Outils pour utilisateurs

Outils du site


ranx:penseurs_inactifs

Ceci est une ancienne révision du document !


Demeurant relativement passif face à son destin, ce personnage privilégie sa propre réflexion quant à sa situation plutôt que le passage à l’acte qui pourrait mettre fin à une situation problématique. Cela se traduit généralement par un vaste monologue intérieur où les différents scénarios possibles sont examinés (de façon paranoïaque ou méthodique), les frustrations quotidiennes sont ressassées et toutes les actions des gens qui entourent le personnage-narrateur sont questionnées. Cela crée souvent des relations problématiques avec son entourage et avec les autres en général qui n’ont pas accès à ce flux perpétuel de préoccupations. Cette supplantation de la vie active par la pensée personnelle amène le personnage à se replier sur lui-même, voire à se complaire dans la solitude. Cette situation n’est pas nécessairement intrinsèque à la personnalité du personnage (bien qu’elle le soit en de nombreux cas), mais peut découler d’un événement de coupure – rupture, tentative de suicide, rencontre inopportune, par exemple – qui l’a poussé à cette période de remise en question.

Des exemples notables :

Mon cœur à l'étroit – Marie NDiaye ;

-Nom du personnage : Nadia

-Inactivité réflexive : Le personnage choisit de se poser des questions, ses raisonnements ne trouvent ni écho, ni réponse positive dans son entourage. Elle est en proie à un désarroi et un déséquilibre mental. Le monde lui devient complètement illisible, ce qui l’empêche de poser des actions concrètes et cohérentes.

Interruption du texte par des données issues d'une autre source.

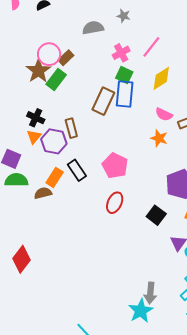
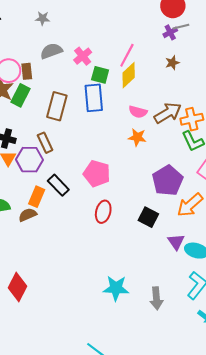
gray star: (123, 16) -> (43, 18), moved
gray semicircle: (93, 28) -> (51, 51), moved
pink line: (151, 47) -> (127, 55), moved
brown rectangle: (66, 58) -> (27, 71), turned -42
green square: (124, 75) -> (100, 75), moved
brown rectangle: (103, 101) -> (57, 106), moved
cyan star: (141, 311) -> (116, 288), moved, turned -30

Faire l'amour – Jean-Philippe Toussaint ;

-Nom du personnage : Narrateur

-Inactivité réflexive : Le personnage fait part de ses idées, sans les mettre en pratique. Une certaine confusion intérieure est aussi à noter dans le fait qu’il est inactif.

« J’aurais pu boire cette larme à même sa joue, me laisser tomber sur son visage et ses tempes, arracher ses lunettes de tissu […] Mais je n’ai rien fait, je ne l’ai pas embrassée, je ne l’ai pas embrassée une fois cette nuit-là, je n’ai jamais su exprimer mes sentiments. J’ai regardé la larme se dissiper sur sa joue, et j’ai fermé les yeux – en pensant que peut-être, en effet, je ne l’aimais plus. » (p. 31-32)

« Marie […) approchait ses lèvres très près de ma bouche et me demandait en tremblant pourquoi je ne voulais pas l’embrasser, et, la gardant dans mes bras, je répondais à voix basse en lui caressant les épaules et les cheveux pour l’apaiser que je n’avais jamais dit que je ne voulais pas l’embrasser, que je n’avais jamais dit ça […] Mais je ne l’embrassais pas, je ne me penchais pas vers elle pour l’embrasser, pour la caresser, la calmer et l’empêcher de pleurer […] Mais pourquoi tu ne m’embrasses pas alors? Et je ne répondis pas, je ne savais que répondre, je me souvenais très bien de la réponse que je lui avais faite alors, mais je ne pouvais pas lui dire maintenant que je ne voulais ni l’embrasser ni ne pas l’embrasser après les instants dramatiques que nous venions de vivre […] Et pourtant Dieu sait combien j’avais envie de l’embrasser maintenant… » (p. 88-89)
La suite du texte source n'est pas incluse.